Czyli co to znaczy być w Polsce dzisiaj poetą? Znaczy to mniej więcej to samo, co wczoraj, przedwczoraj, a nawet cokolwiek dalej, także jutro. Znaczy to pisać wiersze mniej więcej o tym samym, o czym pisali Kochanowski, Słowacki, Norwid, Leśmian, Peiper, Różewicz czy Karpowicz. Z tym, że jednak przynajmniej trochę inaczej niż tamci. O tym, co to znaczy być dzisiaj w Polsce poetą świadczy na przykład stosunek Polaków do Herberta i Słowackiego. Był Rok Herberta, jest Rok Słowackiego (będzie Rok Miłosza).

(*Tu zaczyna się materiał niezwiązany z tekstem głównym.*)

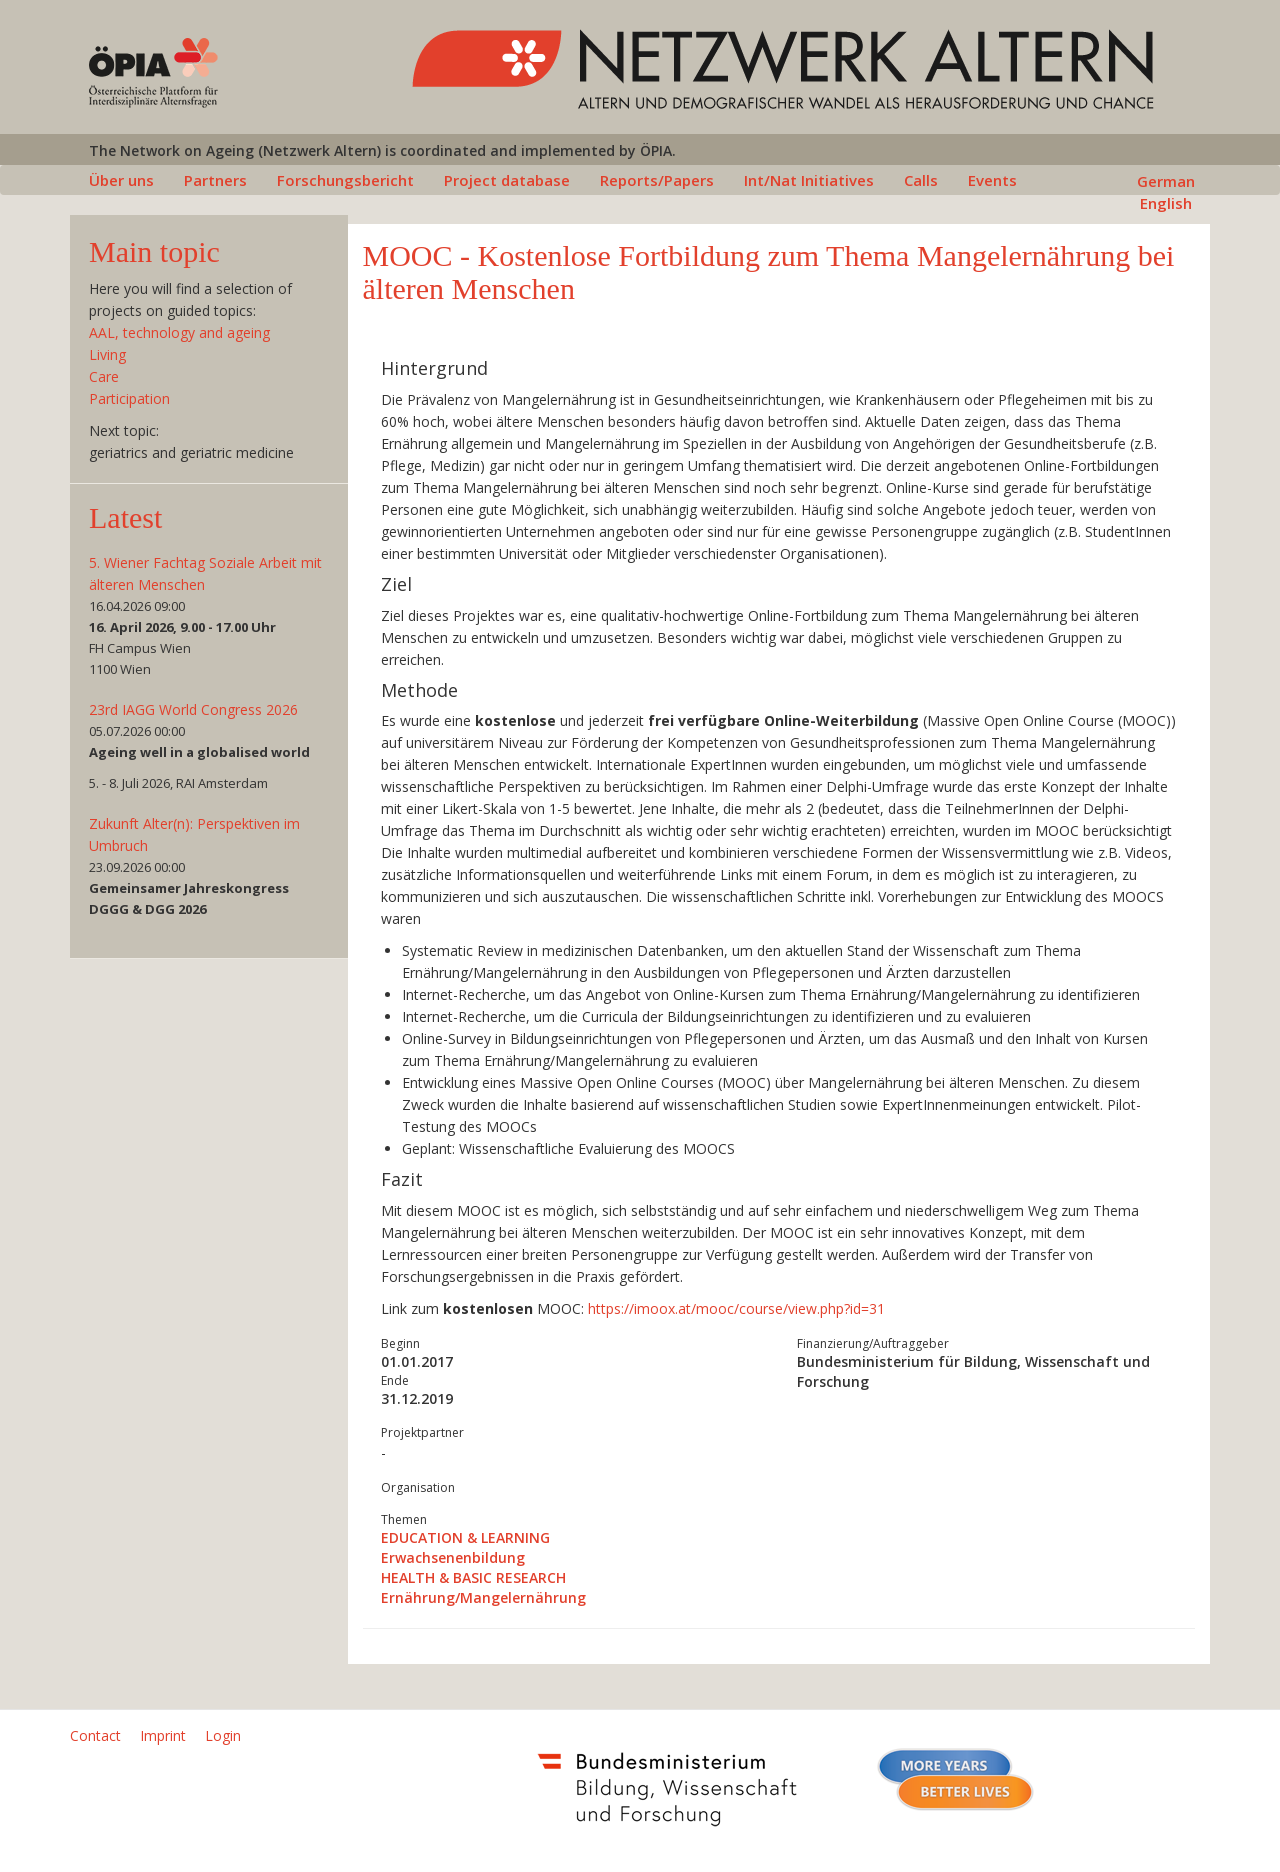  Describe the element at coordinates (657, 180) in the screenshot. I see `Reports/Papers` at that location. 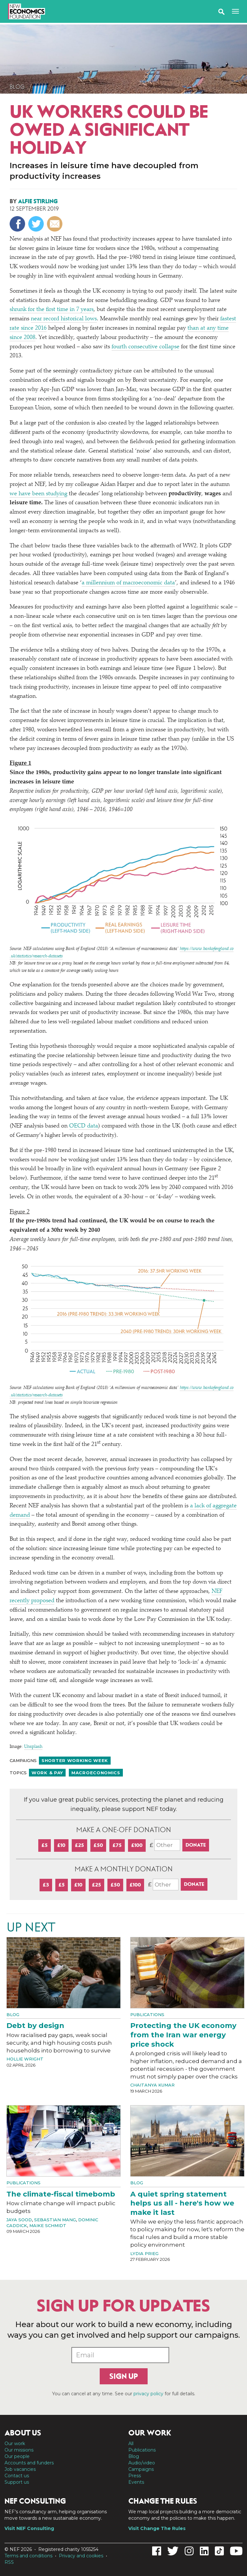  Describe the element at coordinates (152, 2084) in the screenshot. I see `Chaitanya Kumar` at that location.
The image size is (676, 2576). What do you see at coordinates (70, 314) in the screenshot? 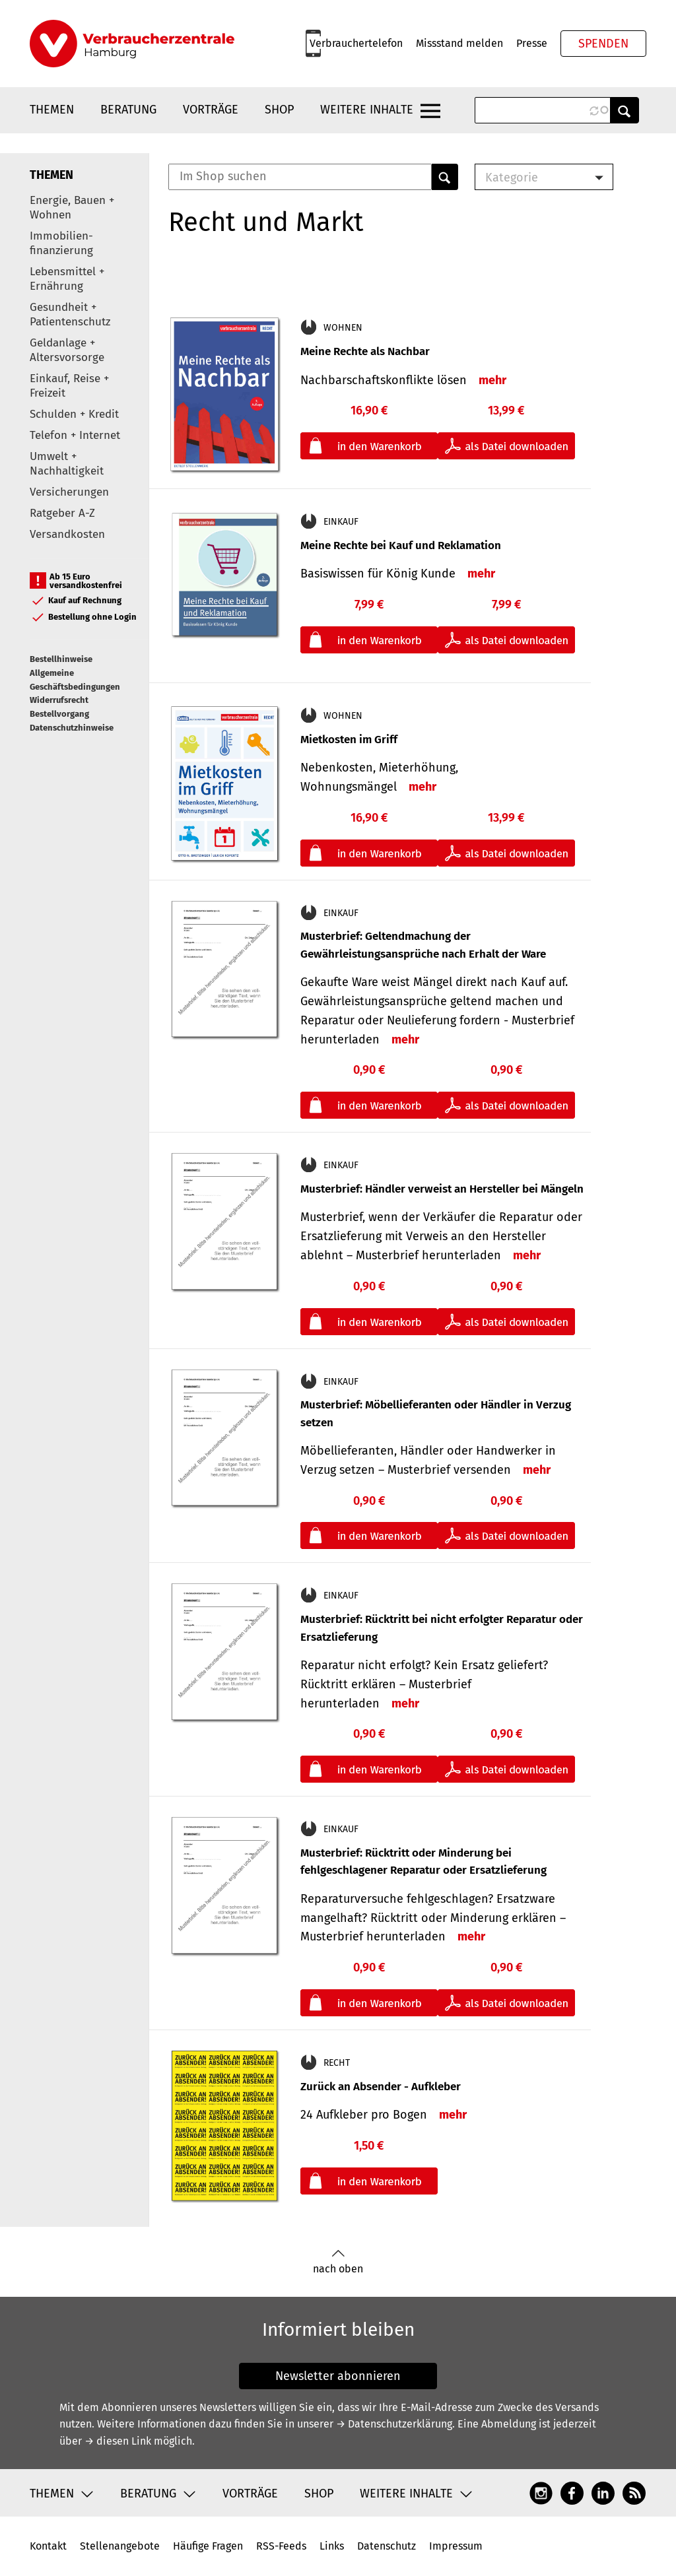 I see `Gesundheit + Patientenschutz` at bounding box center [70, 314].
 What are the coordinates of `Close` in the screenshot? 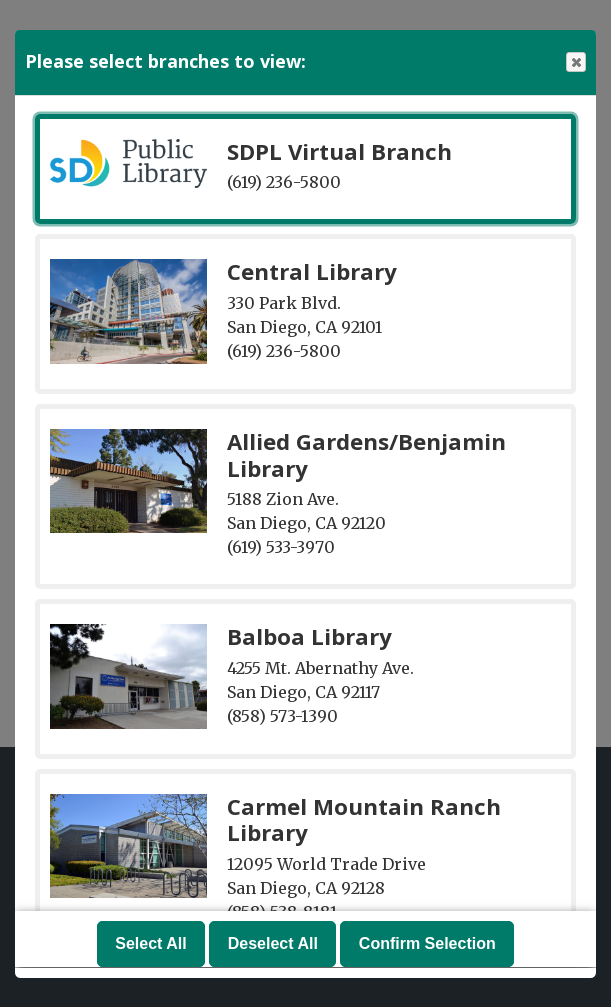 It's located at (575, 62).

Książek z wierszami Herberta jest w polskich księgarniach sporo (właśnie ukazała się następna, bajki z cudownie ocalonego kajetu, za który, zdaje się, nikomu nie trzeba było nic płacić). Natomiast książek z wierszami Słowackiego w dwieście lat od jego urodzin w polskich księgarniach nie ma. Hańba! Słowacki niby Polaków zachwyca, a jednak nie zachwyca. Może niektórych zachwyca, niektórych interesuje, ale przecież nie aż tak, żeby wydawać jego wiersze. No i nie ma wierszy, i poematów wieszcza w księgarniach na dwustulecie jego urodzin, ani na lekarstwo. Coś podobnego w Niemczech (w odniesieniu, na przykład, do Heinego), we Francji albo w Anglii (w odniesieniu do tamtejszych romantyków) nie byłoby możliwe. W 2009 roku w Polsce Dycki dostaje Nike, a w polskich księgarniach nie ma Słowackiego, który zasługiwałby na wszystkie nagrody włącznie z Noblem.
5.
Logika nagród i rocznic jest absurdalna. Zbiurokratyzowanie, zmarketingowanie, zlauratyzowanie poezji jest szkodliwe. Emocjonowanie się doraźną kultowością jest infantylne, a żerowanie na tym nieprzyzwoite. Potraktujcie wreszcie polską poezję w sposób rzeczowy, rzetelny, uczciwy, niesentymentalny, nieideologiczny, krytyczny, demokratyczny, odpowiedzialny, aktualny, dojrzały. Zacznijcie od dzieci. W domu i w szkole. Pa pa.
O AUTORZE
Zbigniew Machej
Urodził się w 1958 roku w Cieszynie. Poeta, tłumacz poezji czeskiej, słowackiej i angielskiej, eseista. Autor piętnastu zbiorów wierszy. Wieloletni pracownik polskiej dyplomacji kulturalnej w Czechach i na Słowacji. Dotychczas w Biurze Literackim opublikował tomy: Kraina wiecznych zer (2000), Prolegomena. Nieprzyjemne wiersze dla dorosłych (2003), Wspomnienia z poezji nowoczesnej (2005), Wiersze przeciwko opodatkowaniu poezji (2007) oraz książkę poetycką dla dzieci Przygody przyrody (2008); nominowany do Wrocławskiej Nagrody Poetyckiej Silesius i Nagrody Literackiej Gdynia.